First, I have a function called getData:

def getData(symbol, filename): out = ["Symbol","Date","Open","High","Low","Close","Volume","Dividend", "Split","Adj_Open","Adj_High","Adj_Low","Adj_Close","Adj_Volume"] l = len(symbol) beforeMatch = True with open(filename, 'r') as f: for line in f: match = checkMatch(symbol, l, line) if beforeMatch and match: beforeMatch = False out.append(formatLineData(line[:-1].split(","))) elif not beforeMatch and match: out.append(formatLineData(line[:-1].split(","))) elif not beforeMatch and not match: break return out 

(This code contains several helper functions, checkMatch and formatLineData, which I will show below). Then there is another function called getDataColumn that gets the column I want with the correct number of days represented:

 def getDataColumn(symbol, col=12, numDays=100, changeRateTransform=False): dataset = getData(symbol) if not changeRateTransform: column = [day[col] for day in dataset[-numDays:]] else: n = len(dataset) column = [(dataset[i][col] - dataset[i-1][col])/dataset[i-1][col] for i in range(n - numDays, n)] return column 

(changeRateTransform converts raw numbers to daily rate of change numbers if True.) Helper functions:

 def checkMatch(symbol, symbolLength, line): out = False if line[:symbolLength+1] == symbol + ",": out = True return out def formatLineData(lineData): out = [lineData[0]] out.append(datetime.strptime(lineData[1], '%Y-%m-%d').date()) out += [float(d) for d in lineData[2:6]] out += [int(float(d)) for d in lineData[6:9]] out += [float(d) for d in lineData[9:13]] out.append(int(float(lineData[13]))) return out 

Does anyone have an idea about which parts of my code are slower, and how can I do this better? I cannot do the kind of analysis that I want to do without speeding it up.

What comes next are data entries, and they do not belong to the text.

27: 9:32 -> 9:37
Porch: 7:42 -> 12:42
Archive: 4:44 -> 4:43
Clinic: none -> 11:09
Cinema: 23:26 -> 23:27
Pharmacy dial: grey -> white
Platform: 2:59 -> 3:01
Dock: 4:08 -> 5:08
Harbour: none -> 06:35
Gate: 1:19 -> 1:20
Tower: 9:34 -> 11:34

EDIT: In response to the comments, I made some changes to the code to use existing methods in the csv module:

 def getData(symbol, database): out = ["Symbol","Date","Open","High","Low","Close","Volume","Dividend", "Split","Adj_Open","Adj_High","Adj_Low","Adj_Close","Adj_Volume"] l = len(symbol) beforeMatch = True with open(database, 'r') as f: databaseReader = csv.reader(f, delimiter=",") for row in databaseReader: match = (row[0] == symbol) if beforeMatch and match: beforeMatch = False out.append(formatLineData(row)) elif not beforeMatch and match: out.append(formatLineData(row)) elif not beforeMatch and not match: break return out def getDataColumn(dataset, col=12, numDays=100, changeRateTransform=False): if not changeRateTransform: out = [day[col] for day in dataset[-numDays:]] else: n = len(dataset) out = [(dataset[i][col] - dataset[i-1][col])/dataset[i-1][col] for i in range(n - numDays, n)] return out 

Performance was worse using the csv.reader class. I tested two stocks, AMZN (near the top of the file) and ZNGA (near the bottom of the file). With the original method, the runtime was 0.99 seconds and 18.37 seconds, respectively. Using a new method using the csv module, the runtime was 3.04 seconds and 64.94 seconds, respectively. Both return correct results.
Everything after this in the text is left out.